James Gleick is best known as the author of Chaos, which made a
difficult concept reasonably clear, and more recently for Genius,
his biography of colorful physicist Richard Feynman. He deserves the
acclaim that greets each book. Not only does he range through a vast amount
of information; he presents it in straightforward prose that fits together
so well the word "elegant" comes to mind. He writes as if he loves the
English language.
In Faster, Gleick sets out to examine the speeding-up of modern
life. In three dozen brief and (naturally) fast-moving chapters, adding up
to only 250-odd pages of text, he explores topics diverse as elevator
speeds, the unscientific designation "Type A personalities," the current
obsession with multi-tasking, and, inevitably, MTV. Gleick seems to have
read and seen everything. He has at hand an impressive fund of allusions
and quotations that clarify his point with wit and a kind of offhand
authority. With perfect timing, he brings to life an image with quotations
from Woody Allen or Steven Wright.
Part of the sheer fun of this book is how much territory Gleick covers
in his leaps and bounds. His topic takes him from the premise of Mystery
Science Theater 3000 to the pace of Renaissance motets, from USA
Today's page design to an analysis of the set of Lost in Space.

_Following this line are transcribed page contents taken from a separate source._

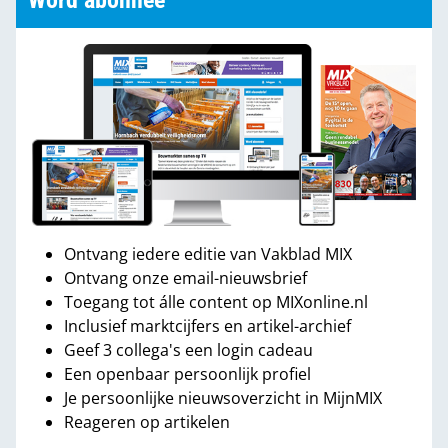
Word abonnee
Ontvang iedere editie van Vakblad MIX
Ontvang onze email-nieuwsbrief
Toegang tot álle content op MIXonline.nl
Inclusief marktcijfers en artikel-archief
Geef 3 collega's een login cadeau
Een openbaar persoonlijk profiel
Je persoonlijke nieuwsoverzicht in MijnMIX
Reageren op artikelen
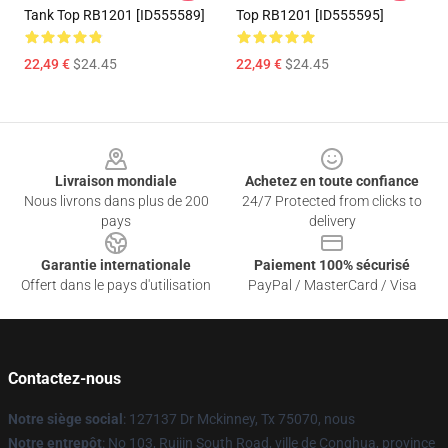
Tank Top RB1201 [ID555589]
Top RB1201 [ID555595]
22,49 €
$24.45
22,49 €
$24.45
Footer
Livraison mondiale
Achetez en toute confiance
Nous livrons dans plus de 200
24/7 Protected from clicks to
pays
delivery
Garantie internationale
Paiement 100% sécurisé
Offert dans le pays d'utilisation
PayPal / MasterCard / Visa
Contactez-nous
Notre siège social
: 127137 Dr Mckinney, Tx 75070, nous
Notre entrepôt
: No 103, Ruijin South Road, ville de Conghua, province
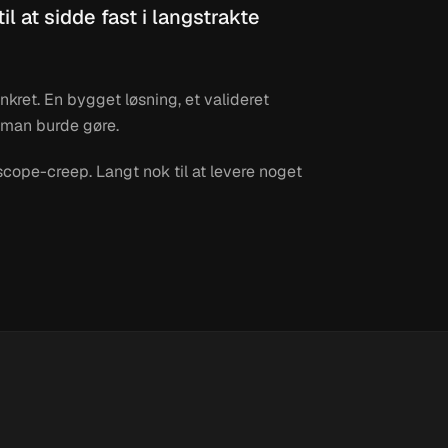
il at sidde fast i langstrakte
nkret. En bygget løsning, et valideret
 man burde gøre.
cope-creep. Langt nok til at levere noget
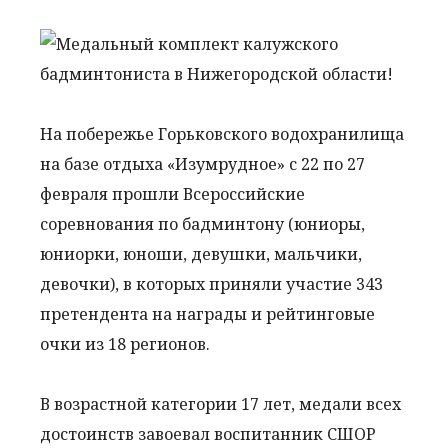
На побережье Горьковского водохранилища
на базе отдыха «Изумрудное» с 22 по 27
февраля прошли Всероссийские
соревнования по бадминтону (юниоры,
юниорки, юноши, девушки, мальчики,
девочки), в которых приняли участие 343
претендента на награды и рейтинговые
очки из 18 регионов.
В возрастной категории 17 лет, медали всех
достоинств завоевал воспитанник СШОР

We learn about the impact of clocks on the early Industrial Revolution work
force, the intricate calculations of air traffic controllers, and the
result of ongoing sleep deprivation. Faster is one of those books
that will inspire you to turn to someone and say, "Listen to this...."
Few of the ironies of modern life escape Gleick. In Japan, he informs
us, there is now a restaurant that charges customers by the minute, not by
the amount of food they consume. An all-you-can-eat buffet is available,
but customers try to eat as quickly as possible to save money. Gleick
points out that customers stand in line awaiting the opportunity to
eat as quickly as possible.
The author's way with words keeps each aspect of his topic lively. Of
wristwatches, he writes, "We hold the time as closely as possible, where we
can see it day and night. At night it glows." Elsewhere he sums up one
ongoing problem: "The leisure industries (an oxymoron maybe, but no
contradiction) fill time, as groundwater fills a sinkhole." He lampoons
one-minute-long fairy tales, the person who wrote in to a gardening
magazine to learn how to make compost piles decompose more quickly, and
people who jab the "door close" button on elevators.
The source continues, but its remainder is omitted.